The inorganic forms of calcium include: gluconate, carbonate, phosphate, etc. Almost one hundred percent of the time, they are in their natural crystalline chemical structure. Calcium in these forms is very poorly assimilated. It’s not just poorly absorbed, it’s also deposited where it’s not needed - in the kidneys, joints and vessels, causing their calcification. But, when calcium is used in an amorphous shape, it behaves differently, is absorbed much better, and does not deposit in the kidneys, joints, and vessels. Because it is amorphous, the human body can absorb it several times more than its crystalline form and use it for the essential needs of the body. In addition, inorganic calcium can cause nausea, constipation and diarrhea.

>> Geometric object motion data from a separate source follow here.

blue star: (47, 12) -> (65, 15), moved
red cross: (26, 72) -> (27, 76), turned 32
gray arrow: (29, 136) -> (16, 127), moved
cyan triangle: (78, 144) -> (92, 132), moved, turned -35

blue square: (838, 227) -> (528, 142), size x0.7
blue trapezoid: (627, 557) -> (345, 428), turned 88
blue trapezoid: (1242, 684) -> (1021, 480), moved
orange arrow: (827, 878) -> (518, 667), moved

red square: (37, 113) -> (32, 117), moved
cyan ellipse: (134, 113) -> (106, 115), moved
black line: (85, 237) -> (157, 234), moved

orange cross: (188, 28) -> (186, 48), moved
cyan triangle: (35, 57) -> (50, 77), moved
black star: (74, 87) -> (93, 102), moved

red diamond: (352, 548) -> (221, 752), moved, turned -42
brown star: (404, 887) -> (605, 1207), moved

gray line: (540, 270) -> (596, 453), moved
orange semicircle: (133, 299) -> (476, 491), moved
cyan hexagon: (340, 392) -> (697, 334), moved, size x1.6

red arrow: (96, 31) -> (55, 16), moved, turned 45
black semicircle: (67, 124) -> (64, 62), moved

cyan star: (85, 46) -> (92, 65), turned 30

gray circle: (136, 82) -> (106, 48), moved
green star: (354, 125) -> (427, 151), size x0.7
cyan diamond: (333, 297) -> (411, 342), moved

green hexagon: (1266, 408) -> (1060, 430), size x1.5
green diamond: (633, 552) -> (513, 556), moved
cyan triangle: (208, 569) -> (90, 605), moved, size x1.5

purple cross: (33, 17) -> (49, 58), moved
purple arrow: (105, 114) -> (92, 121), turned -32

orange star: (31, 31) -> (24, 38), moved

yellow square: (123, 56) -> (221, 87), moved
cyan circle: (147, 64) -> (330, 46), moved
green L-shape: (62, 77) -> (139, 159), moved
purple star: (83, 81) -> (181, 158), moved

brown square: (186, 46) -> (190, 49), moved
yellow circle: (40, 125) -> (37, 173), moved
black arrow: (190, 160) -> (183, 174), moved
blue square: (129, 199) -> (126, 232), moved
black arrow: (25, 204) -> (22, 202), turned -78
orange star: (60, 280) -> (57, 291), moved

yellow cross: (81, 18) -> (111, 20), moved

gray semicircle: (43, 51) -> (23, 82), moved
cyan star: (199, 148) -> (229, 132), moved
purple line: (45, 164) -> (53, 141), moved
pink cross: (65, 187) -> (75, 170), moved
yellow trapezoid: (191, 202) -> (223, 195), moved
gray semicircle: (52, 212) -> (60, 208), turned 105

For example, calcium carbonate deposited on the walls of blood vessels contributes to the development of calcification and leads to fragility of vessels
Organic forms of calcium are assimilated much better and without side effects. For example, these include chelates. The chelate form is the most readily available form of calcium today, which is a combination of mineral and amino acid. Chelate forms are the most close to our body. An example of such a form in the human body can be hemoglobin, and in nature - chlorophyll. In chelated form you take calcium, which is ready to quickly and easily digest and immediately rush to bring you benefit. Calcium chelate is well tolerated, spent on strengthening the bones, not deposited in the vessels, kidneys and joints. Calcium chelate, unlike carbonate, is well absorbed in the body even when the
stomach acidity is low.
Why calcium chelate is preferred:provides maximum calcium absorption
makes up for calcium deficiency quickly
supports normal bone tissue, teeth
improves the functional condition of the blood vessels and the heart
The simple formula of prevention of calcium deficiency in the body is the intake of dietary supplements with an effective form of calcium combined with a «support group» - magnesium and vitamins D and K2.